Hotel leaders see third-party sales as main challenge

25 March 2004
Hotel leaders see third-party sales as main challenge

Security, the internet and asset ownership were all identified as key issues by hotel leaders at the Berlin conference last week.

The internet and the threat to room rates posed by third-party booking sites such as Expedia.com and Hotels.com was cited as the biggest single challenge to the hotel industry.

Malcom Preston, travel partner of the travel industry group at consultants PricewaterhouseCoopers, said that hoteliers in the USA last year lost $2b (£1.1b) in terms of rate to intermediaries, and that the industry must start to respond to the rooms distribution challenge if it wanted to reduce those losses.

Stephen Bollenbach, president and chief executive of Hilton Hotels Corporation, said his company was investing $175m (£94.7m) in technology this year just so it could compete with Expedia.com. He added that although only 2% of bookings came from third-party websites, compared with 10% from Hilton websites, the intermediaries were setting the benchmark for its room rates.

Most of the hotel executives speaking at and attending the conference said they would be investing in their own websites this year in a bid to capitalise on the growing popularity of the internet and to win more business. All expected the volume of rooms booked via the internet to continue to grow, with many predicting it would become the dominant booking method.

Asset ownership and whether hotel groups should be solely operators was another hot topic at the conference last week.
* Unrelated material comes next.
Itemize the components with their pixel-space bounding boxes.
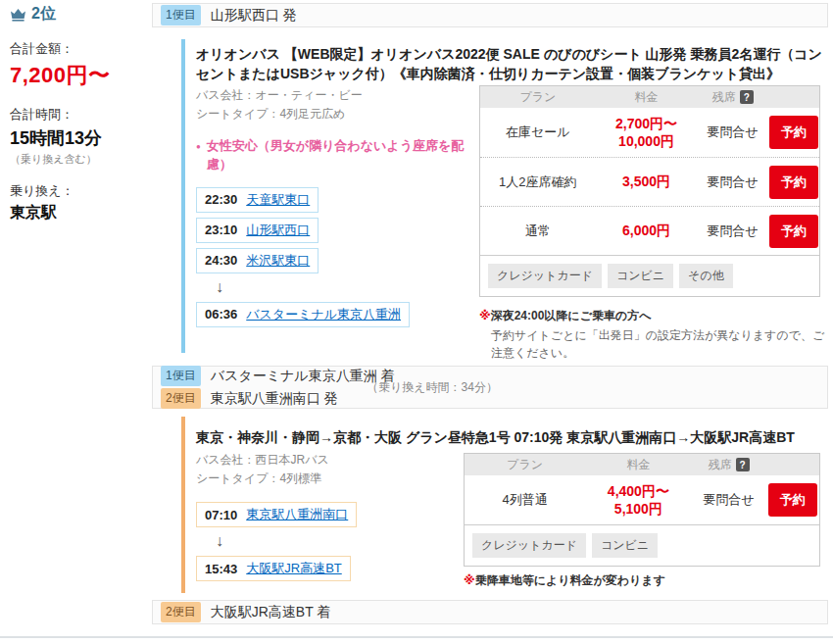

Chris Rouse, senior director at CB Richard Ellis Hotels, said public companies would continue to shed assets this year. InterContinental Hotels Group recently announced plans to sell up to £1b of hotels, and Hilton, Whitbread and Millennium & Copthorne are all expected to follow suit.

The recent bombings in Madrid and the attack on a hotel in Baghdad further highlighted the issue of security within the hotel industry and the tourism sector at large. Delegates were urged to have plans in place for possible threats and assess how those threats might impact on business.